Depuis cinq ans, rappelle BFMTV, l'administration teste un dispositif inspiré du secteur privé : la rupture conventionnelle. L'expérimentation, ouverte en 2020 dans la fonction publique d'Etat, territoriale et hospitalière, doit s'achever fin décembre. Mais le ministre de l'Action publique, Laurent Marcangeli, ne cache pas son intention d'en faire un outil permanent. Pour lui, cette voie médiane entre démission et disponibilité qui offre aux agents le droit à l'allocation chômage, «apporte une solution à des situations RH complexes qui ne trouvent pas d'issue». Un rapport remis au Parlement en mars a déjà dressé un bilan favorable, ouvrant la voie à une nouvelle loi pour prolonger la mesure.
Cette perspective suscite toutefois un vif débat. Côté syndicats, le dispositif est perçu comme un outil de mesure du malaise grandissant dans la fonction publique, plus particulièrement dans un secteur. «Les demandes les plus nombreuses sont dans l'Education nationale et toutes ne sont pas forcément validées», constate en effet Mylène Jacquot, secrétaire générale de la CFDT Fonction publique. Luc Farre, de l'Unsa, confirme : «Trois ruptures conventionnelles sur quatre concernent les enseignants». Pour Sophie Vénétitay, du SNES-FSU, il s'agit «d'un bon baromètre de l'état de l'Education nationale» : beaucoup de professeurs sollicitent ce dispositif, faute de meilleures conditions de travail et de rémunération.
Un outil de gestion RH... ou un levier budgétaire ?
Si le gouvernement insiste sur la dimension volontaire de la rupture conventionnelle, les syndicats y voient aussi une arme budgétaire. Dans un contexte de rigueur, l'exécutif cherche à réduire la masse salariale publique.

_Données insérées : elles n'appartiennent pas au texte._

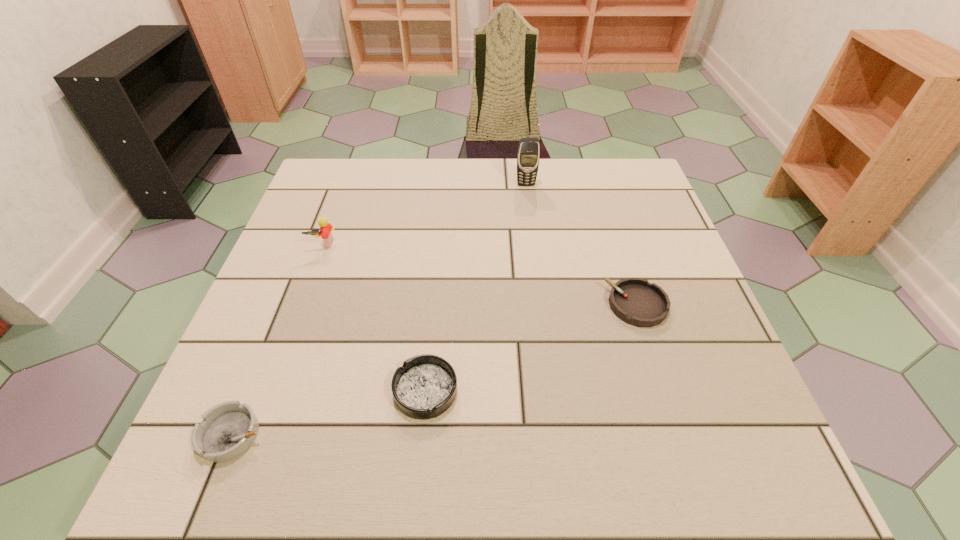 I want to click on cellular telephone, so click(x=528, y=156).

Where is `the tallest object`? The height and width of the screenshot is (540, 960). the tallest object is located at coordinates (528, 156).

Where is `the fourth shortest object`? The height and width of the screenshot is (540, 960). the fourth shortest object is located at coordinates (325, 228).

Where is `the fourth nearest object`? the fourth nearest object is located at coordinates (325, 228).

This screenshot has height=540, width=960. In order to click on the rightmost object in this screenshot , I will do `click(635, 301)`.

Where is `the third nearest object`? This screenshot has width=960, height=540. the third nearest object is located at coordinates (635, 301).

Where is `the second ashtray from right to left`? The image size is (960, 540). the second ashtray from right to left is located at coordinates (425, 387).

Find the location of a particular element. The image size is (960, 540). the leftmost ashtray is located at coordinates (228, 429).

Find the location of a particular element. Image resolution: width=960 pixels, height=540 pixels. free space located on the front face of the farthest object is located at coordinates (532, 228).

What are the coordinates of `vacant area situated 0.200m in front of the Lego with the accessory visible` in the screenshot? It's located at (297, 316). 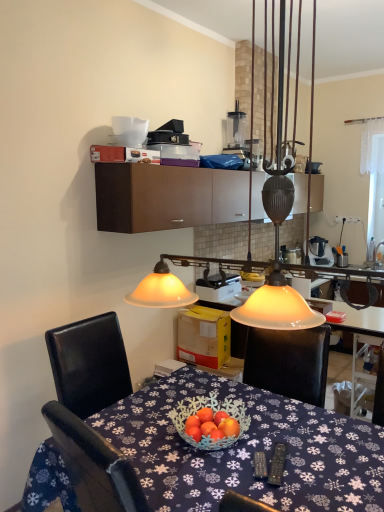 Identify the location of brown matte cabinet at upper center. (167, 197).

The height and width of the screenshot is (512, 384). What do you see at coordinates (320, 251) in the screenshot?
I see `white plastic blender at upper center, positioned as the 2th appliance in bottom-to-top order` at bounding box center [320, 251].

Image resolution: width=384 pixels, height=512 pixels. Describe the element at coordinates (246, 450) in the screenshot. I see `blue fabric tablecloth at center` at that location.

Find the location of `matte glass lampshade at upper center`. matte glass lampshade at upper center is located at coordinates (278, 244).

What do you see at coordinates (278, 244) in the screenshot? This screenshot has height=512, width=384. I see `matte glass lampshade at upper center` at bounding box center [278, 244].

The height and width of the screenshot is (512, 384). In order to click on brown matte cabinet at upper center in this screenshot , I will do `click(167, 197)`.

Consider the image. From the image's perspective, is white plastic toaster at center, placed as the 2th appliance when sorted from back to front, located above or below brown matte cabinet at upper center?

Clearly, from the image's perspective, white plastic toaster at center, placed as the 2th appliance when sorted from back to front, is below brown matte cabinet at upper center.

From a real-world perspective, is white plastic toaster at center, which appears as the 2th appliance when viewed from the right, physically located above or below brown matte cabinet at upper center?

In terms of real-world spatial position, white plastic toaster at center, which appears as the 2th appliance when viewed from the right, is below brown matte cabinet at upper center.

Can you tell me how much white plastic toaster at center, which appears as the 2th appliance when viewed from the right, and brown matte cabinet at upper center differ in facing direction?

90 degrees.

Where is `appliance that is the 1st object located behind the brown matte cabinet at upper center`? The width and height of the screenshot is (384, 512). appliance that is the 1st object located behind the brown matte cabinet at upper center is located at coordinates coord(218,286).

From a real-world perspective, who is located lower, white plastic toaster at center, acting as the second appliance starting from the top, or white plastic blender at upper center, which appears as the 1th appliance when viewed from the back?

In real-world perspective, white plastic toaster at center, acting as the second appliance starting from the top, is lower.

Considering the positions of objects white plastic toaster at center, acting as the second appliance starting from the top, and white plastic blender at upper center, which appears as the second appliance when viewed from the left, in the image provided, who is more to the left, white plastic toaster at center, acting as the second appliance starting from the top, or white plastic blender at upper center, which appears as the second appliance when viewed from the left,?

Positioned to the left is white plastic toaster at center, acting as the second appliance starting from the top.

Is point (229, 295) behind point (329, 257)?

No, (229, 295) is closer to viewer.

Is white plastic toaster at center, acting as the second appliance starting from the top, facing towards white plastic blender at upper center, which appears as the second appliance when viewed from the left?

No, white plastic toaster at center, acting as the second appliance starting from the top, is not turned towards white plastic blender at upper center, which appears as the second appliance when viewed from the left.

The width and height of the screenshot is (384, 512). Find the location of `desk in front of the white plastic toaster at center, the first appliance when ordered from left to right`. desk in front of the white plastic toaster at center, the first appliance when ordered from left to right is located at coordinates (246, 450).

How much distance is there between white plastic toaster at center, the first appliance from the front, and blue fabric tablecloth at center?

white plastic toaster at center, the first appliance from the front, is 25.30 inches away from blue fabric tablecloth at center.

Is white plastic toaster at center, acting as the second appliance starting from the top, facing towards blue fabric tablecloth at center?

No, white plastic toaster at center, acting as the second appliance starting from the top, is not aimed at blue fabric tablecloth at center.

Is matte glass lampshade at upper center beside white plastic toaster at center, acting as the second appliance starting from the top?

No, matte glass lampshade at upper center is not touching white plastic toaster at center, acting as the second appliance starting from the top.

From the image's perspective, which is above, matte glass lampshade at upper center or white plastic toaster at center, which appears as the first appliance when ordered from the bottom?

matte glass lampshade at upper center.

Between matte glass lampshade at upper center and white plastic toaster at center, which appears as the 2th appliance when viewed from the right, which one is positioned behind?

white plastic toaster at center, which appears as the 2th appliance when viewed from the right, is behind.

This screenshot has height=512, width=384. In order to click on cabinetry that is above the blue fabric tablecloth at center (from the image's perspective) in this screenshot , I will do `click(167, 197)`.

From a real-world perspective, does blue fabric tablecloth at center stand above brown matte cabinet at upper center?

No.

Is brown matte cabinet at upper center inside blue fabric tablecloth at center?

No, brown matte cabinet at upper center is not a part of blue fabric tablecloth at center.

Can you confirm if blue fabric tablecloth at center is thinner than brown matte cabinet at upper center?

Yes, blue fabric tablecloth at center is thinner than brown matte cabinet at upper center.

This screenshot has height=512, width=384. I want to click on cabinetry that appears below the matte glass lampshade at upper center (from a real-world perspective), so click(167, 197).

Looking at this image, does brown matte cabinet at upper center come in front of matte glass lampshade at upper center?

No, the depth of brown matte cabinet at upper center is greater than that of matte glass lampshade at upper center.

Looking at their sizes, would you say brown matte cabinet at upper center is wider or thinner than matte glass lampshade at upper center?

brown matte cabinet at upper center is wider than matte glass lampshade at upper center.

Which is closer, (227, 170) or (248, 312)?

Clearly, point (227, 170) is more distant from the camera than point (248, 312).

From the picture: Could you tell me if matte glass lampshade at upper center is facing brown matte cabinet at upper center?

No, matte glass lampshade at upper center is not turned towards brown matte cabinet at upper center.

Is matte glass lampshade at upper center spatially inside brown matte cabinet at upper center, or outside of it?

matte glass lampshade at upper center is located beyond the bounds of brown matte cabinet at upper center.

Is matte glass lampshade at upper center placed right next to brown matte cabinet at upper center?

No.

From a real-world perspective, is matte glass lampshade at upper center located higher than brown matte cabinet at upper center?

Yes.

At what (x,y) coordinates should I click in order to perform the action: click on the 2nd appliance directly beneath the brown matte cabinet at upper center (from a real-world perspective). Please return your answer as a coordinate pair (x, y). Looking at the image, I should click on (218, 286).

At what (x,y) coordinates should I click in order to perform the action: click on appliance located above the white plastic toaster at center, which appears as the first appliance when ordered from the bottom (from a real-world perspective). Please return your answer as a coordinate pair (x, y). This screenshot has width=384, height=512. Looking at the image, I should click on (320, 251).

Based on their spatial positions, is matte glass lampshade at upper center or brown matte cabinet at upper center further from blue fabric tablecloth at center?

brown matte cabinet at upper center is further to blue fabric tablecloth at center.

Estimate the real-world distances between objects in this image. Which object is closer to brown matte cabinet at upper center, blue fabric tablecloth at center or matte glass lampshade at upper center?

matte glass lampshade at upper center is positioned closer to the anchor brown matte cabinet at upper center.

Looking at the image, which one is located closer to white plastic toaster at center, acting as the second appliance starting from the top, matte glass lampshade at upper center or brown matte cabinet at upper center?

matte glass lampshade at upper center lies closer to white plastic toaster at center, acting as the second appliance starting from the top, than the other object.

Based on their spatial positions, is white plastic blender at upper center, positioned as the 2th appliance in bottom-to-top order, or white plastic toaster at center, placed as the 2th appliance when sorted from back to front, closer to matte glass lampshade at upper center?

white plastic toaster at center, placed as the 2th appliance when sorted from back to front, is positioned closer to the anchor matte glass lampshade at upper center.

Considering their positions, is white plastic blender at upper center, the 1th appliance viewed from the top, positioned further to white plastic toaster at center, the first appliance when ordered from left to right, than blue fabric tablecloth at center?

Based on the image, white plastic blender at upper center, the 1th appliance viewed from the top, appears to be further to white plastic toaster at center, the first appliance when ordered from left to right.

Considering their positions, is white plastic blender at upper center, which appears as the second appliance when viewed from the front, positioned closer to brown matte cabinet at upper center than blue fabric tablecloth at center?

blue fabric tablecloth at center.

From the image, which object appears to be nearer to brown matte cabinet at upper center, matte glass lampshade at upper center or white plastic toaster at center, placed as the 2th appliance when sorted from back to front?

white plastic toaster at center, placed as the 2th appliance when sorted from back to front, is closer to brown matte cabinet at upper center.

Considering their positions, is white plastic toaster at center, which appears as the first appliance when ordered from the bottom, positioned closer to blue fabric tablecloth at center than brown matte cabinet at upper center?

white plastic toaster at center, which appears as the first appliance when ordered from the bottom, is positioned closer to the anchor blue fabric tablecloth at center.

Locate an element on the screen. The width and height of the screenshot is (384, 512). appliance positioned between brown matte cabinet at upper center and white plastic blender at upper center, which appears as the second appliance when viewed from the front, from near to far is located at coordinates (218, 286).

The image size is (384, 512). Identify the location of lamp between blue fabric tablecloth at center and white plastic toaster at center, acting as the second appliance starting from the top, in the front-back direction. (278, 244).

Identify the location of cabinetry located between blue fabric tablecloth at center and white plastic blender at upper center, which appears as the second appliance when viewed from the front, in the depth direction. The width and height of the screenshot is (384, 512). (167, 197).

Identify the location of lamp between blue fabric tablecloth at center and brown matte cabinet at upper center in the front-back direction. The width and height of the screenshot is (384, 512). (278, 244). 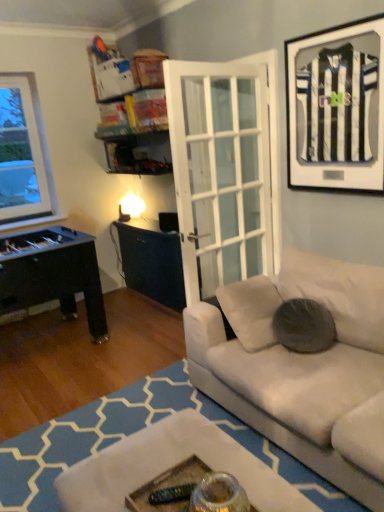 Question: Considering the positions of matte black jersey at upper right and dark gray fabric pillow at center in the image, is matte black jersey at upper right bigger or smaller than dark gray fabric pillow at center?

Choices:
 (A) big
 (B) small

Answer: (B)

Question: Does point (339, 44) appear closer or farther from the camera than point (299, 320)?

Choices:
 (A) closer
 (B) farther

Answer: (A)

Question: From their relative heights in the image, would you say matte black jersey at upper right is taller or shorter than dark gray fabric pillow at center?

Choices:
 (A) tall
 (B) short

Answer: (A)

Question: Is dark gray fabric pillow at center inside the boundaries of matte black jersey at upper right, or outside?

Choices:
 (A) inside
 (B) outside

Answer: (B)

Question: Would you say dark gray fabric pillow at center is to the left or to the right of matte black jersey at upper right in the picture?

Choices:
 (A) left
 (B) right

Answer: (A)

Question: Is dark gray fabric pillow at center in front of or behind matte black jersey at upper right in the image?

Choices:
 (A) behind
 (B) front

Answer: (A)

Question: Considering the positions of point (296, 349) and point (360, 36), is point (296, 349) closer or farther from the camera than point (360, 36)?

Choices:
 (A) closer
 (B) farther

Answer: (B) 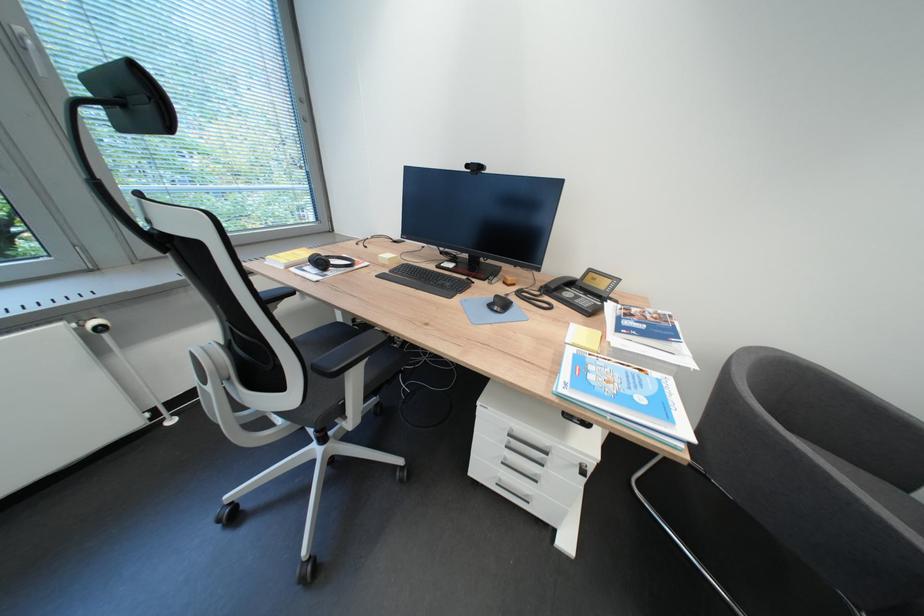 This screenshot has height=616, width=924. What do you see at coordinates (275, 296) in the screenshot?
I see `the black chair armrest` at bounding box center [275, 296]. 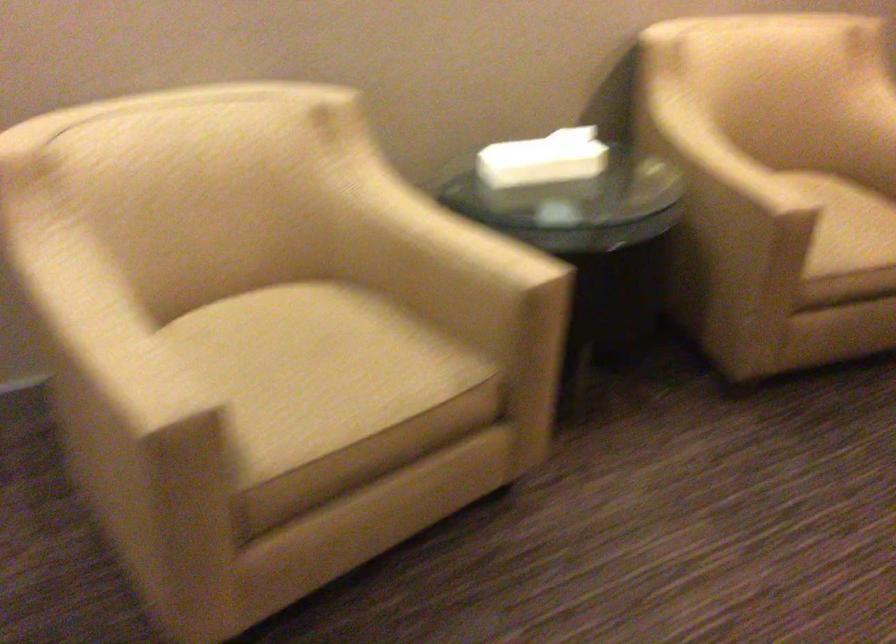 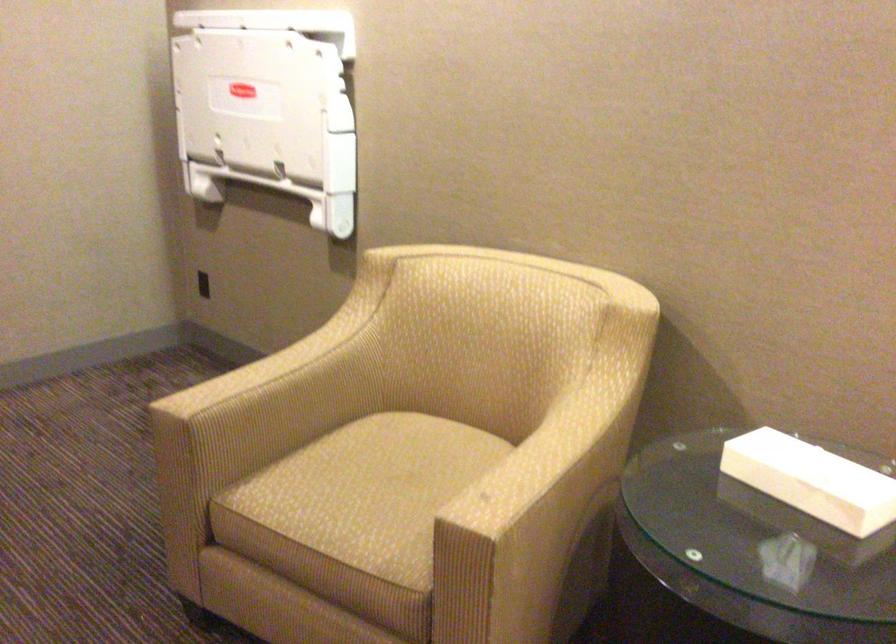 Locate, in the second image, the point that corresponds to (332,366) in the first image.

(371, 491) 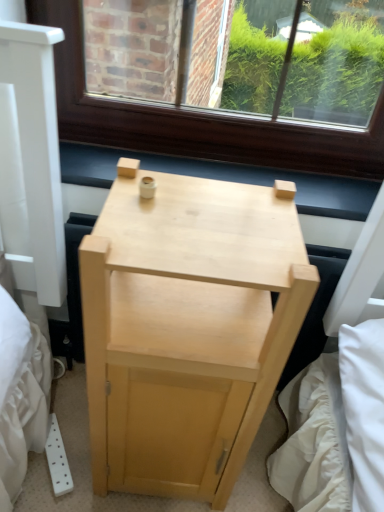 Question: In terms of width, does natural wood nightstand at center look wider or thinner when compared to light wood at center?

Choices:
 (A) thin
 (B) wide

Answer: (B)

Question: Relative to light wood at center, is natural wood nightstand at center in front or behind?

Choices:
 (A) behind
 (B) front

Answer: (B)

Question: Considering the positions of natural wood nightstand at center and light wood at center in the image, is natural wood nightstand at center taller or shorter than light wood at center?

Choices:
 (A) short
 (B) tall

Answer: (B)

Question: Looking at their shapes, would you say light wood at center is wider or thinner than natural wood nightstand at center?

Choices:
 (A) thin
 (B) wide

Answer: (A)

Question: From a real-world perspective, relative to natural wood nightstand at center, is light wood at center vertically above or below?

Choices:
 (A) below
 (B) above

Answer: (B)

Question: In terms of height, does light wood at center look taller or shorter compared to natural wood nightstand at center?

Choices:
 (A) tall
 (B) short

Answer: (B)

Question: Is light wood at center in front of or behind natural wood nightstand at center in the image?

Choices:
 (A) front
 (B) behind

Answer: (B) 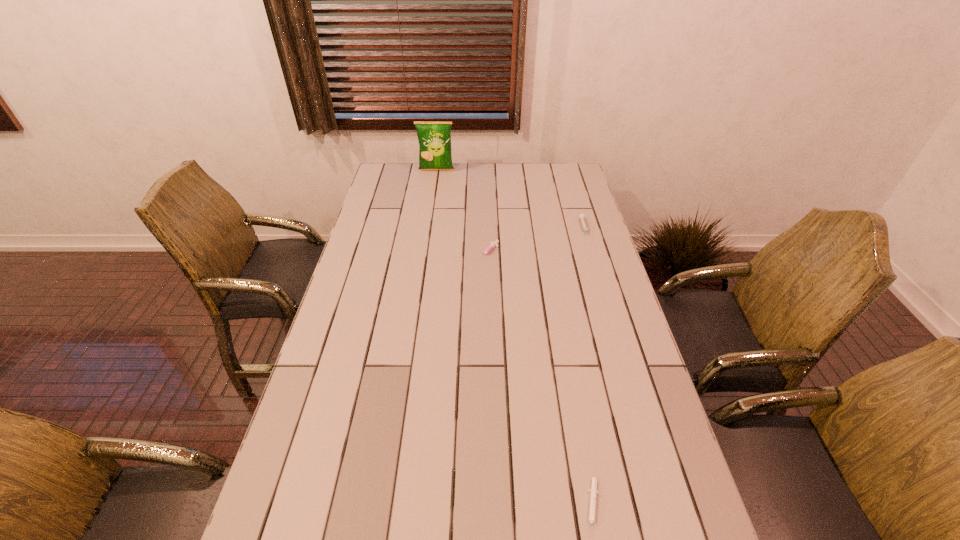 Where is `crisp (potato chip)`? crisp (potato chip) is located at coordinates (434, 138).

Where is `the tallest object`? the tallest object is located at coordinates (434, 138).

The width and height of the screenshot is (960, 540). I want to click on the farthest syringe, so click(581, 216).

Identify the location of the rightmost object. (581, 216).

I want to click on the third object from right to left, so click(492, 245).

At what (x,y) coordinates should I click in order to perform the action: click on the second nearest syringe. Please return your answer as a coordinate pair (x, y). The image size is (960, 540). Looking at the image, I should click on (492, 245).

The image size is (960, 540). What are the coordinates of `vacant space situated 0.080m on the front-facing side of the farthest object` in the screenshot? It's located at [x=435, y=183].

Locate an element on the screen. This screenshot has width=960, height=540. vacant space situated at the needle end of the second farthest object is located at coordinates (607, 302).

Locate an element on the screen. This screenshot has height=540, width=960. free region located 0.250m on the right of the second object from left to right is located at coordinates (569, 253).

Where is `object present at the far edge`? The width and height of the screenshot is (960, 540). object present at the far edge is located at coordinates click(x=434, y=138). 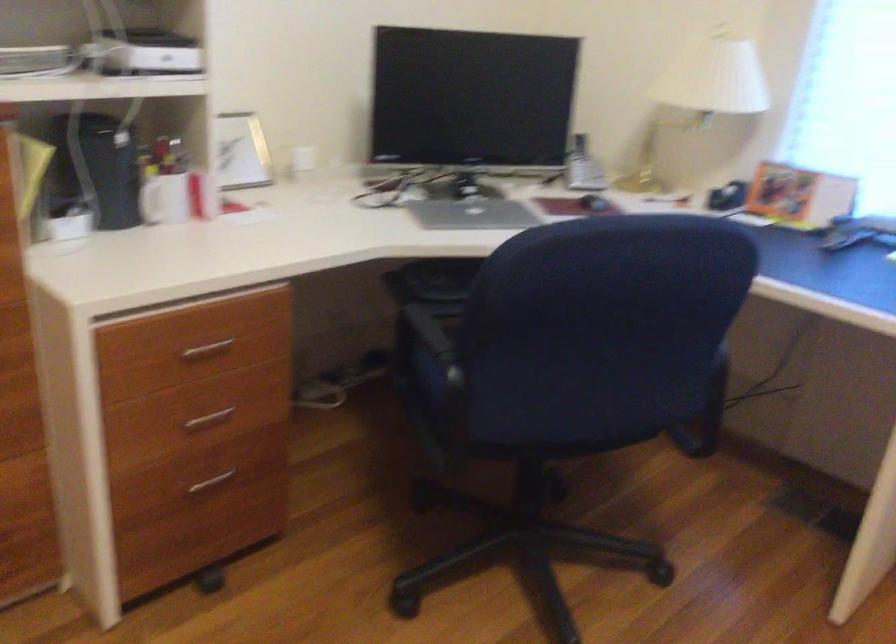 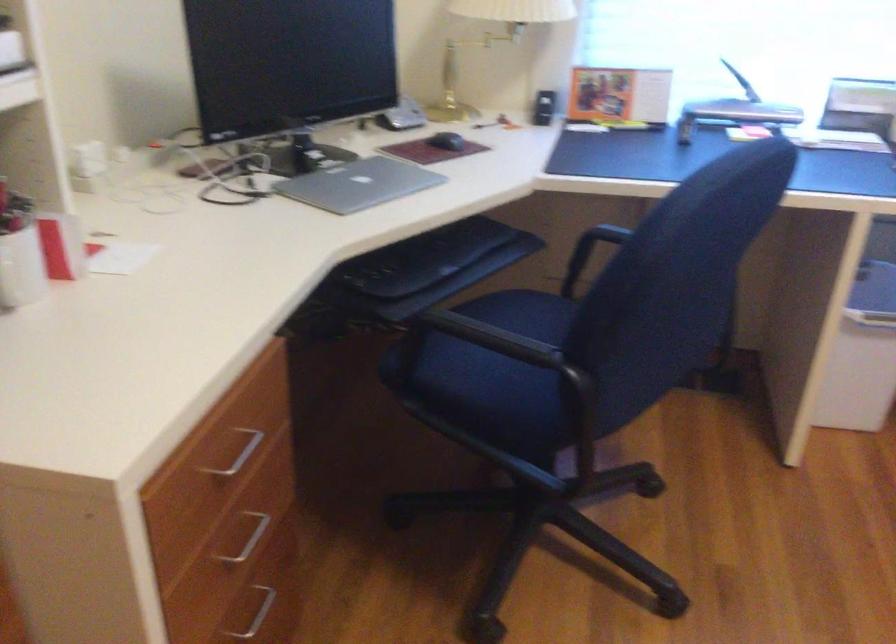 Where in the second image is the point corresponding to point 462,212 from the first image?

(358, 184) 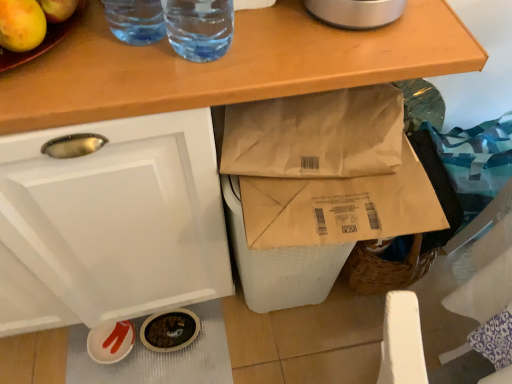 What do you see at coordinates (136, 20) in the screenshot? The height and width of the screenshot is (384, 512). I see `transparent plastic straw at upper center, positioned as the second drinking straw in right-to-left order` at bounding box center [136, 20].

What is the approximate width of transparent plastic straw at upper center, the first drinking straw in the left-to-right sequence?

Answer: transparent plastic straw at upper center, the first drinking straw in the left-to-right sequence, is 3.90 inches in width.

The height and width of the screenshot is (384, 512). What are the coordinates of `transparent plastic straw at upper center, the first drinking straw in the left-to-right sequence` in the screenshot? It's located at (136, 20).

Measure the distance between transparent plastic straw at upper center, marked as the 1th drinking straw in a right-to-left arrangement, and camera.

transparent plastic straw at upper center, marked as the 1th drinking straw in a right-to-left arrangement, and camera are 60.29 centimeters apart from each other.

This screenshot has width=512, height=384. What do you see at coordinates (199, 27) in the screenshot?
I see `transparent plastic straw at upper center, which is the 2th drinking straw from left to right` at bounding box center [199, 27].

Find the location of a particular element. The image size is (512, 384). transparent plastic straw at upper center, marked as the 1th drinking straw in a right-to-left arrangement is located at coordinates pos(199,27).

The height and width of the screenshot is (384, 512). What are the coordinates of `transparent plastic straw at upper center, positioned as the second drinking straw in right-to-left order` in the screenshot? It's located at (136, 20).

Which is more to the right, transparent plastic straw at upper center, marked as the 1th drinking straw in a right-to-left arrangement, or transparent plastic straw at upper center, the first drinking straw in the left-to-right sequence?

transparent plastic straw at upper center, marked as the 1th drinking straw in a right-to-left arrangement.

Considering the relative positions of transparent plastic straw at upper center, marked as the 1th drinking straw in a right-to-left arrangement, and transparent plastic straw at upper center, positioned as the second drinking straw in right-to-left order, in the image provided, is transparent plastic straw at upper center, marked as the 1th drinking straw in a right-to-left arrangement, in front of transparent plastic straw at upper center, positioned as the second drinking straw in right-to-left order,?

Le Premier ministre François Bayrou a annoncé en juillet la suppression de 3000 postes dès 2025, dans le cadre d'un plan de redressement prévoyant 43,8 milliards d'euros d’économies d'ici à 2026. «On le voit clairement comme un outil qui pourrait permettre de supprimer des postes et de se débarrasser d'un nombre conséquent de fonctionnaires», redoute Sophie Vénétitay.
Au-delà de l'éducation, le succès reste relatif. Entre 2020 et 2022, 4642 ruptures conventionnelles ont été enregistrées dans la fonction publique d'Etat. En revanche, le dispositif peine à décoller dans les versants hospitalier et territorial. La Cour des comptes relève un coût global de 107,6 millions d'euros pour cette période, avec une indemnité moyenne de 20 300 euros.
Des indemnités jugées insuffisantes
Autre source de crispation : le montant des indemnités. Le calcul est lié à l'ancienneté et plafonné, bien en deçà des standards du privé. Ainsi, un agent ayant jusqu'à 10 ans d'ancienneté touche au minimum un quart de mois de salaire brut par année de service. Dans certaines conventions collectives privées, l'équivalent peut atteindre un mois par an, soit une compensation bien plus favorable. De nombreux fonctionnaires hésitent ou renoncent, jugeant le dispositif peu attractif. «Malgré les demandes nombreuses, toutes ne sont pas acceptées et certains agents ont laissé tomber vu la faiblesse des indemnités», confirme Luc Farre. L'exécutif devra donc trouver un équilibre : pérenniser un outil de flexibilité sans en faire un instrument de rigueur budgétaire, ni aggraver la défiance des fonctionnaires déjà confrontés à la dégradation de leurs conditions de travail.